#ColunaAT – O São Paulo precisa se reinventar antes que seja tarde demais

Caros Tricolores, Tri-Campeões Mundiais. Se você nasceu ATÉ o final dos anos 90, certamente percebe de forma muito mais clara do que os torcedores mais novos, que o futebol está em uma transição facilmente comparada com a Era do Gelo que a Terra passou. Uma transformação absurda.

Hoje em dia, é fácil falar uma expressão que vem se tornando cada vez mais categórica: “Não existe mais bobo no futebol.”. Isto se deve ao fato de que o futebol está mais dinâmico do que nunca. Com o poder da internet e da mobilidade de informação, além da tecnologia, os times de menor expressão conseguem se preparar melhor para enfrentar times mais poderosos e, cada vez mais, surpreendem.
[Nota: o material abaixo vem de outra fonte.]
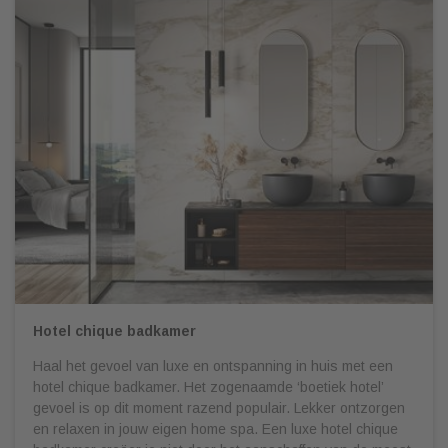
Hotel chique badkamer
Haal het gevoel van luxe en ontspanning in huis met een
hotel chique badkamer. Het zogenaamde ‘boetiek hotel’
gevoel is op dit moment razend populair. Lekker ontzorgen
en relaxen in jouw eigen home spa. Een luxe hotel chique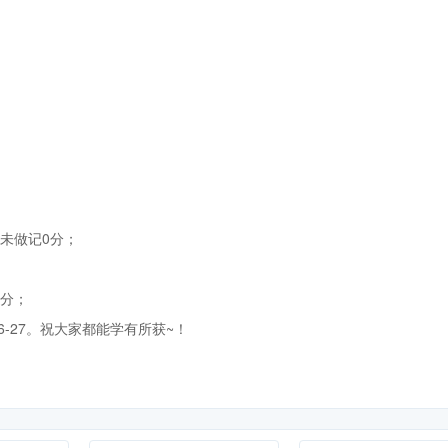
未做记0分；
满分；
6-27。祝大家都能学有所获~！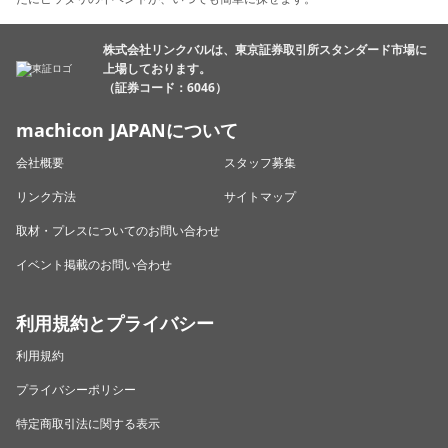
株式会社リンクバルは、東京証券取引所スタンダード市場に
上場しております。
（証券コード：6046）
machicon JAPANについて
会社概要
スタッフ募集
リンク方法
サイトマップ
取材・プレスについてのお問い合わせ
イベント掲載のお問い合わせ
利用規約とプライバシー
利用規約
プライバシーポリシー
特定商取引法に関する表示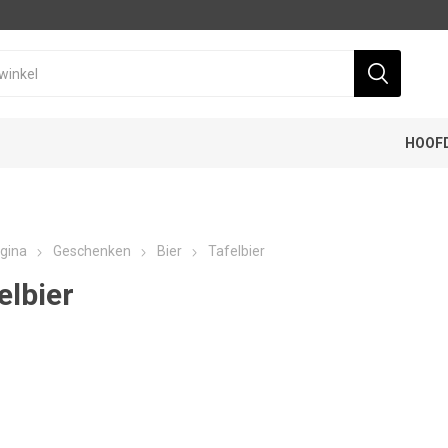
HOOF
gina
Geschenken
Bier
Tafelbier
elbier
No entanto, o meu foco aqui nesta coluna remete ao âmbito administrativo do São Paulo Futebol Clube. O Tricolor estacionou no tempo e vê seus adversários começarem a despontar, tanto em dinheiro, quanto em campo.
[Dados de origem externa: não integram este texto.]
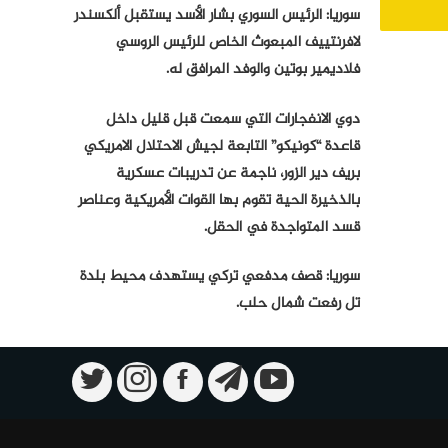
سوريا: الرئيس السوري بشار الأسد يستقبل ألكسندر
لافرنتييف المبعوث الخاص للرئيس الروسي
فلاديمير بوتين والوفد المرافق له.
دوي الانفجارات التي سمعت قبل قليل داخل
قاعدة “كونيكو” التابعة لجيش الاحتلال الامريكي
بريف دير الزور، ناجمة عن تدريبات عسكرية
بالذخيرة الحية تقوم بها القوات الأمريكية وعناصر
قسد المتواجدة في الحقل.
سوريا: قصف مدفعي تركي يستهدف محيط بلدة
تل رفعت شمال حلب.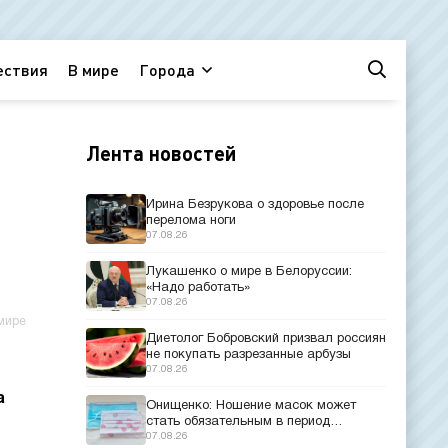
ествия
В мире
Города
Лента новостей
Ирина Безрукова о здоровье после
перелома ноги
07.08.26
Лукашенко о мире в Белоруссии:
«Надо работать»
07.08.26
мире
Диетолог Бобровский призвал россиян
не покупать разрезанные арбузы
07.08.26
а
Онищенко: Ношение масок может
стать обязательным в период
эпидемий
07.08.26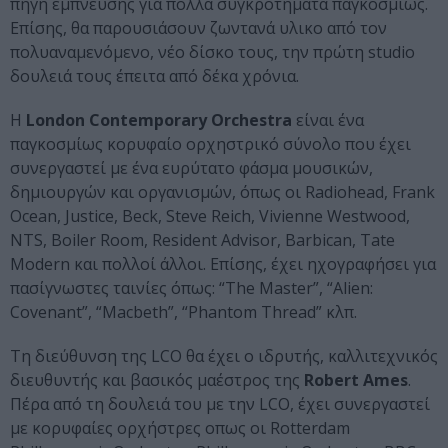
πηγή έμπνευσης για πολλά συγκροτήματα παγκοσμίως.
Επίσης, θα παρουσιάσουν ζωντανά υλικο από τον
πολυαναμενόμενο, νέο δίσκο τους, την πρώτη studio
δουλειά τους έπειτα από δέκα χρόνια.
Η
London Contemporary Orchestra
είναι ένα
παγκοσμίως κορυφαίο ορχηστρικό σύνολο που έχει
συνεργαστεί με ένα ευρύτατο φάσμα μουσικών,
δημιουργών και οργανισμών, όπως οι Radiohead, Frank
Ocean, Justice, Beck, Steve Reich, Vivienne Westwood,
NTS, Boiler Room, Resident Advisor, Barbican, Tate
Modern και πολλοί άλλοι. Επίσης, έχει ηχογραφήσει για
πασίγνωστες ταινίες όπως: “The Master”, “Alien:
Covenant”, “Macbeth”, “Phantom Thread” κλπ.
Τη διεύθυνση της LCO θα έχει ο ιδρυτής, καλλιτεχνικός
διευθυντής και βασικός μαέστρος της
Robert Ames
.
Πέρα από τη δουλειά του με την LCO, έχει συνεργαστεί
με κορυφαίες ορχήστρες οπως οι Rotterdam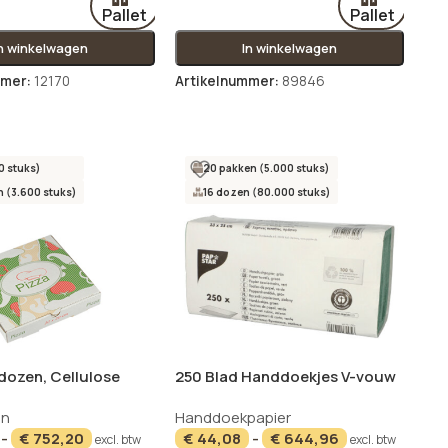
Pallet
Pallet
In winkelwagen
In winkelwagen
mmer:
12170
Artikelnummer:
89846
0 stuks)
20 pakken (5.000 stuks)
 (3.600 stuks)
16 dozen (80.000 stuks)
dozen, Cellulose
250 Blad Handdoekjes V-vouw
kig 20 cm x 20 cm x 3
23 cm x 25 cm groen Zigzag, 1-
en
Handdoekpapier
laags
-
€
752,20
€
44,08
-
€
644,96
excl. btw
excl. btw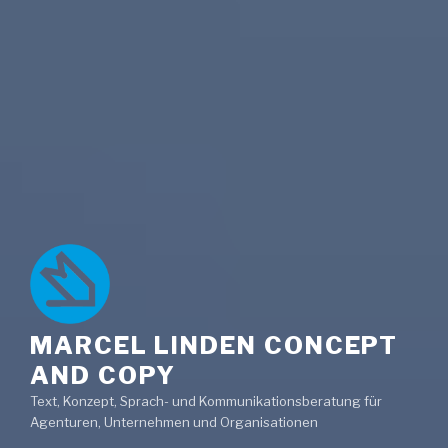
MARCEL LINDEN CONCEPT
AND COPY
Text, Konzept, Sprach- und Kommunikationsberatung für
Agenturen, Unternehmen und Organisationen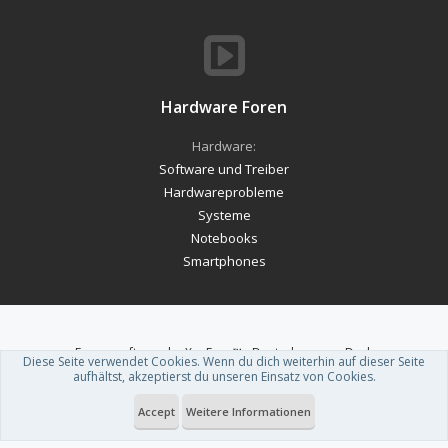
Hardware Foren
Hardware:
Software und Treiber
Hardwareprobleme
Systeme
Notebooks
Smartphones
Forum software by XenForo™
-
Deutsch von xenDach
Diese Seite verwendet Cookies. Wenn du dich weiterhin auf dieser Seite
Theme designed by
ThemeHouse
.
aufhältst, akzeptierst du unseren Einsatz von Cookies.
Accept
Weitere Informationen
Du betrachtest gerade: RedMagic Astra Gaming Tablet erreicht ab 499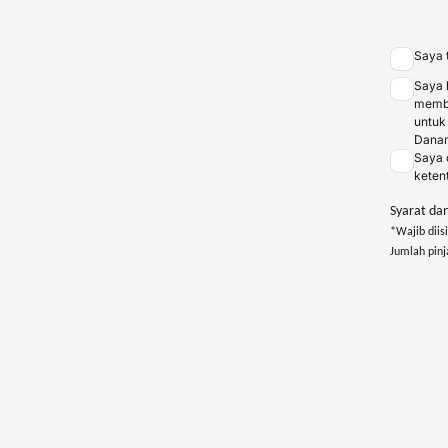
Saya 
Saya 
membe
untuk
Dana
Saya 
keten
Syarat da
*Wajib diisi
Jumlah pinj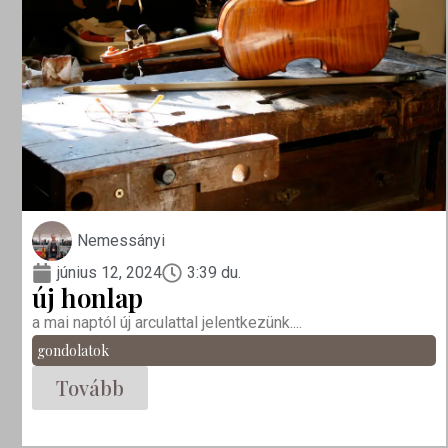
Nemessányi
június 12, 2024
3:39 du.
új honlap
a mai naptól új arculattal jelentkezünk....
gondolatok
Tovább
Palmeiras e Flamengo, principalmente, são os clubes brasileiros mais poderosos no momento. Cada janela de transferência é sinônimo de fortalecimento. Contratações que fazem torcedores adversários franzirem suas testas, vendas milionárias, e por aí vai.
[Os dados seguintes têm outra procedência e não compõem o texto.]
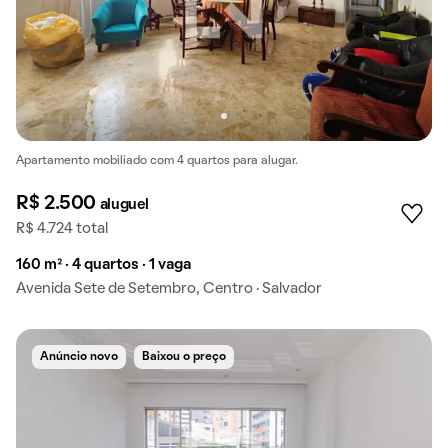
Apartamento mobiliado com 4 quartos para alugar.
R$ 2.500
aluguel
R$ 4.724 total
160 m² · 4 quartos · 1 vaga
Avenida Sete de Setembro, Centro · Salvador
Anúncio novo
Baixou o preço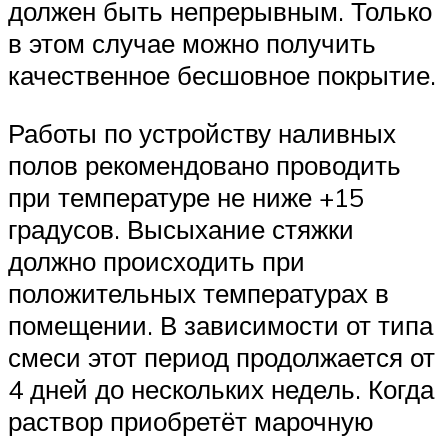
должен быть непрерывным. Только
в этом случае можно получить
качественное бесшовное покрытие.
Работы по устройству наливных
полов рекомендовано проводить
при температуре не ниже +15
градусов. Высыхание стяжки
должно происходить при
положительных температурах в
помещении. В зависимости от типа
смеси этот период продолжается от
4 дней до нескольких недель. Когда
раствор приобретёт марочную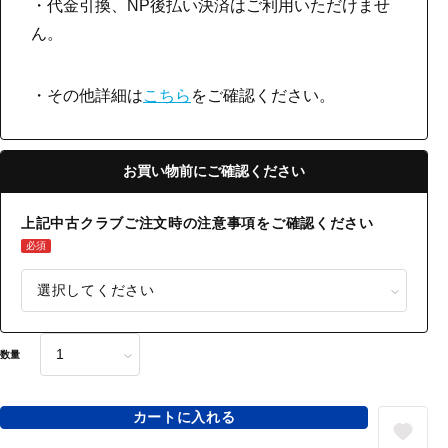
・代金引換、NP後払い決済はご利用いただけませ
ん。
・その他詳細は
こちら
をご確認ください。
お買い物前にご確認ください
上記中古クラブご注文時の注意事項をご確認ください
必須
数量
カートに入れる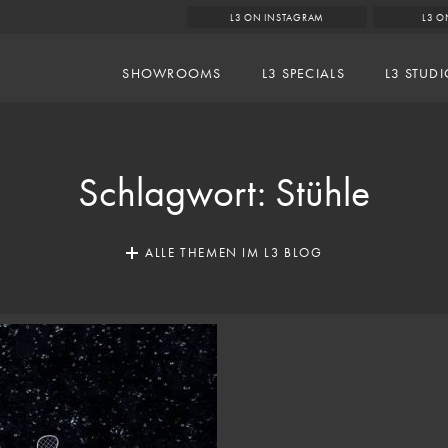
L3 ON INSTAGRAM
L3 O
SHOWROOMS
L3 SPECIALS
L3 STUD
Schlagwort:
Stühle
ALLE THEMEN IM L3 BLOG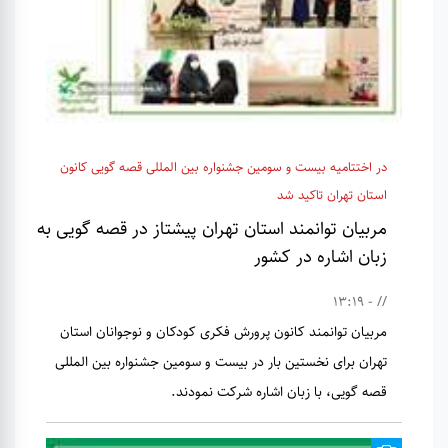
در اختتامیه بیست و سومین جشنواره بین المللی قصه گویی کانون
استان تهران تاکید شد
مربیان توانمند استان تهران پیشتاز در قصه گویی به
زبان اشاره در کشور
// - 13:19
مربیان توانمند کانون پرورش فکری کودکان و نوجوانان استان
تهران برای نخستین بار در بیست و سومین جشنواره بین المللی
قصه گویی، با زبان اشاره شرکت نمودند.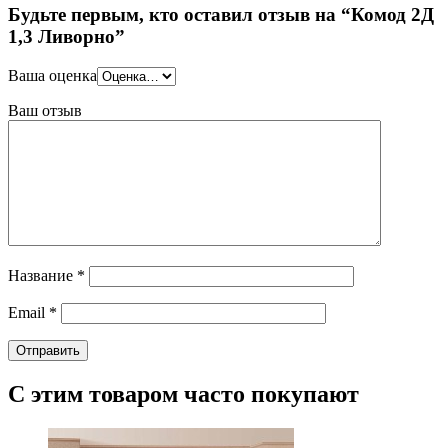
Будьте первым, кто оставил отзыв на “Комод 2Д
1,3 Ливорно”
Ваша оценка
Ваш отзыв
Название
*
Email
*
С этим товаром часто покупают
O São Paulo precisa se reinventar administrativamente, não necessariamente se tornando uma empresa, já que não é uma regra para o sucesso. Mas precisa sim profissionalizar um pouco mais a diretoria e deixar interesses pessoais de lado, do contrário, ficaremos estagnados e, não necessariamente, seremos rebaixados. No entanto, o jejum deve continuar a aumentar.

Esta ideia de tornar o clube numa empresa é válida. Porém, não é garantia de sucesso e, também, não precisa ser implantada para resolver os problemas. Barcelona e Real Madrid, por exemplo, são clubes geridos como a atual forma de gestão do São Paulo: possuem um presidente e seus dirigentes.

Claro, transformar o clube em uma empresa possibilita pensar mais alto e, geralmente, se tornar uma potência. Mas, convenhamos, é possível ter tantas chances boas de sucesso, sendo uma empresa, num país como o Brasil, que tem sua economia em frangalhos?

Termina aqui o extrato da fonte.